What is it that the computer sees then? It can’t discern what a picture “means” for example, right?
No, it can’t. Right now in the media there’s a lot of talk about artificial intelligence and machine learning—terms that get very misused—and if you sprinkle a little science fiction on top for inspiration, you get these ideas that computers can think or that they can see. Computers definitely do not see like humans, and definitely not with any consciousness; it’s just a mathematical way of seeing.
Computers can learn from examples how to recognize something. If we give a computer a lot of pictures of apples, then it might learn some pattern, like in a picture of apple there is often a red pixel next to other red pixels in the center, and the corners of the picture are usually not so red. This is one way that you can form the concept of an apple, although it has nothing to do with an apple. An algorithm will never bite an apple, or taste one, or pick one from a tree.
How accurate is this model of computer vision?
Generally, computer vision has been conflated with machine learning or deep learning. This technique is very successful right now, and there’s a lot of research in this area. Computer vision is very advanced in constrained applications. On benchmark data sets that have a million pictures of different things, a computer now can perform superhuman performance, that is, it can recognize things more accurately than a person. But if you bring that method into the world, and let it look for example at my photobook, you get this weird stuff that doesn’t make sense at all. So, in constrained lab settings it works very well; in the real world it is often problematic. There are some examples of this in the book, where the captions don’t match the pictures, and this is all very innocent but it’s also being used in surveillance. Drones are controlled using similar techniques, so it’s also being deployed in a lot of ways that are also problematic. And remember also what I said earlier: a computer has no conception of what an apple tastes like or what it is, it just makes a statistical inference of the thing.
I can’t figure out if you’re an optimist or pessimist when it comes to this technology. How do you see it, as a game or a threat?

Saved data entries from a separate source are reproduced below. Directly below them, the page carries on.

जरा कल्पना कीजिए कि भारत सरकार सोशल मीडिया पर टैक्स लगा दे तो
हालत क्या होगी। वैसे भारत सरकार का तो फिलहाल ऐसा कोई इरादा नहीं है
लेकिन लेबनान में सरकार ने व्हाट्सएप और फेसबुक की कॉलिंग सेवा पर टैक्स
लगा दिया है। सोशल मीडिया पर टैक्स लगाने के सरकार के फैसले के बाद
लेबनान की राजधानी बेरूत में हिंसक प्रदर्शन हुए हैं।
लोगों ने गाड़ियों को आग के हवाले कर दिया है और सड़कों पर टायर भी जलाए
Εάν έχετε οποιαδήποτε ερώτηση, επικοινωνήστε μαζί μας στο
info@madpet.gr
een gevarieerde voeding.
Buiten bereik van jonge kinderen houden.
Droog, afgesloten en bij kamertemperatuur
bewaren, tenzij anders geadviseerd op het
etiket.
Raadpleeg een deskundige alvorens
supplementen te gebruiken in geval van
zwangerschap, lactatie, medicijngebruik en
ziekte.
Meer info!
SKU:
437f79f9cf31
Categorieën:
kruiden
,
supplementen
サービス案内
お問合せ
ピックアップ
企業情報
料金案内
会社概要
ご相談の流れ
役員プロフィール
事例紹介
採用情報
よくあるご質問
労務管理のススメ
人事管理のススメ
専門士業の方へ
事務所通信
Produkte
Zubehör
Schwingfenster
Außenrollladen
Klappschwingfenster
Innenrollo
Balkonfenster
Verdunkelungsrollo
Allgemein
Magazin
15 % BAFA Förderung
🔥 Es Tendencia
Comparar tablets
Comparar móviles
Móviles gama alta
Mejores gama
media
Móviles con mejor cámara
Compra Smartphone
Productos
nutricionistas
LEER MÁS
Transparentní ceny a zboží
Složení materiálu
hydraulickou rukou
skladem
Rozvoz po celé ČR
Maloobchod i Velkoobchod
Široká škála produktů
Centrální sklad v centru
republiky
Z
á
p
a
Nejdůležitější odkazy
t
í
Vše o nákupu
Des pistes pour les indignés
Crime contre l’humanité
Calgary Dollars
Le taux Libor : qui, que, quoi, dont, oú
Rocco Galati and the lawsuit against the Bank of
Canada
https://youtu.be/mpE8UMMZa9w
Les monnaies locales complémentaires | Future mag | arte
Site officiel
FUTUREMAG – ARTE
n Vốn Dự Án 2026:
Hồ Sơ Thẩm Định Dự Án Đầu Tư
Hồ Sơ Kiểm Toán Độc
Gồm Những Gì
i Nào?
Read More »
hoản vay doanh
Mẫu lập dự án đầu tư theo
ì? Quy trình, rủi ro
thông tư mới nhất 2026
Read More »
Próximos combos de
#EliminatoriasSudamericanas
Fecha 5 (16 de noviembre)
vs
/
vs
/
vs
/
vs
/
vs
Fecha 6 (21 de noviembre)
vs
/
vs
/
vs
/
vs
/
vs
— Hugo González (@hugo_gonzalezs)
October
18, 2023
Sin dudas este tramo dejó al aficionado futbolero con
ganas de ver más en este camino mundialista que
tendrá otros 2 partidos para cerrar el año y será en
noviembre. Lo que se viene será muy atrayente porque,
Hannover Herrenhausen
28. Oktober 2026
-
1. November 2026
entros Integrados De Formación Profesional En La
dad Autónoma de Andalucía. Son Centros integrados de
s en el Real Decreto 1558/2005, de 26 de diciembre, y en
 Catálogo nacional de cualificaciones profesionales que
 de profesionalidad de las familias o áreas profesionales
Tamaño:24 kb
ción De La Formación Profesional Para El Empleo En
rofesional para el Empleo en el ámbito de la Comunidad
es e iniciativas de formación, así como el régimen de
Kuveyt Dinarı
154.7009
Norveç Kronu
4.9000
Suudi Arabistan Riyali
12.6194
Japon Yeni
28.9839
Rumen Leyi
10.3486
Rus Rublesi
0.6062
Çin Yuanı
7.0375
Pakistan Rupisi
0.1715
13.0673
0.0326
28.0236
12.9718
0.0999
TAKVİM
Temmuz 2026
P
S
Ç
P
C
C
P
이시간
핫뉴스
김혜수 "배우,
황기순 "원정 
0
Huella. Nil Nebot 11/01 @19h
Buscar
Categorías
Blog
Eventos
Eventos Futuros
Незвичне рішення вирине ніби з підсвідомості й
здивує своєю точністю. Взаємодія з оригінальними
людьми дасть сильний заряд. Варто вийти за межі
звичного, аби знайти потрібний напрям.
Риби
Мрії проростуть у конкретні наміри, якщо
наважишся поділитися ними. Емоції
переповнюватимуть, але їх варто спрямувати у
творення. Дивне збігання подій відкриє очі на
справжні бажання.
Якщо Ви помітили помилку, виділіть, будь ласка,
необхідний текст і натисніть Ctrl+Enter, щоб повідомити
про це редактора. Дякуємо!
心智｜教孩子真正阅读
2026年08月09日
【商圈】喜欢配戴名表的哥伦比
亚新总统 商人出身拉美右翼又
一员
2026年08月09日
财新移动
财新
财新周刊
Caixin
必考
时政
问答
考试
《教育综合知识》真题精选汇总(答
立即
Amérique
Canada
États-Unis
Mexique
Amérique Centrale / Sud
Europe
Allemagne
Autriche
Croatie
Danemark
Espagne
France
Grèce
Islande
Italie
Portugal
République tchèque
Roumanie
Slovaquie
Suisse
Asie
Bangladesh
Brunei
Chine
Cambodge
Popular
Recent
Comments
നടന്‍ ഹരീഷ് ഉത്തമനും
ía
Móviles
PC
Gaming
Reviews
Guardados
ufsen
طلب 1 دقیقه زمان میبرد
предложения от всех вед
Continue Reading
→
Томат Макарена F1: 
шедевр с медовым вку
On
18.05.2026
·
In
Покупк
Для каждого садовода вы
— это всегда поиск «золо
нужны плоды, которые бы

To me, it’s really exciting that I can put a picture into a computer and out comes a label that tells me that it contains an apple, even though nobody programmed the rules to do this and somehow the program figured it out by looking at a lot of apples. I think technology is extremely fascinating but, on the other hand, this technology is being used in some very problematic cases where not only does it not work well but we shouldn’t be using technology at all in the first place. It’s enabling even more computational surveillance, both for military use and by capitalist corporations. As a tinkerer and an artist I’m extremely excited. As a citizen, I’m concerned.
Where do you personally put the ethical boundary around this technology?
I don’t know. There will always be applications that are beneficial. Well, if you have a great government surveillance camera system, it’s beneficial for some, just not for many others who don’t have any real power. So, I think that no matter what gets made, nothing is exclusively for good when it comes to technology; it’s always much more complicated than that.
But also, speaking for myself, I’m far less concerned about a robotic takeover or the singularity than I am about even more extreme exploitative capitalism or surveillance. I don’t see the robot apocalypse as the problem.
How would you personally rate the algorithm as a curator? Were you happy with the result?
I think it did really well in terms of making things that I find surprising and so odd that they’re really engaging to me. I don’t know that I would feel the same way if this would be for example my family photo album, because then things would be all over the place. In a family story, you look for another kind of narrative. As an art piece it works great, as a personal record it doesn’t.
This is half-joking, but are you worried that your algorithm would ever put curators out of work?
No, I don’t think so. (laughs) My phone sometimes sends me a notification that it made a video for me, for example highlighting my best moments from Boston in 2017. This is computationally curated. I like these videos because they bring up memories, but I don’t think any serious curator is interested in this. I don’t know much about curating in a museum, but they probably have guiding questions or historical questions, and I don’t think there’s a risk of replacing the part of curation that is an artform itself.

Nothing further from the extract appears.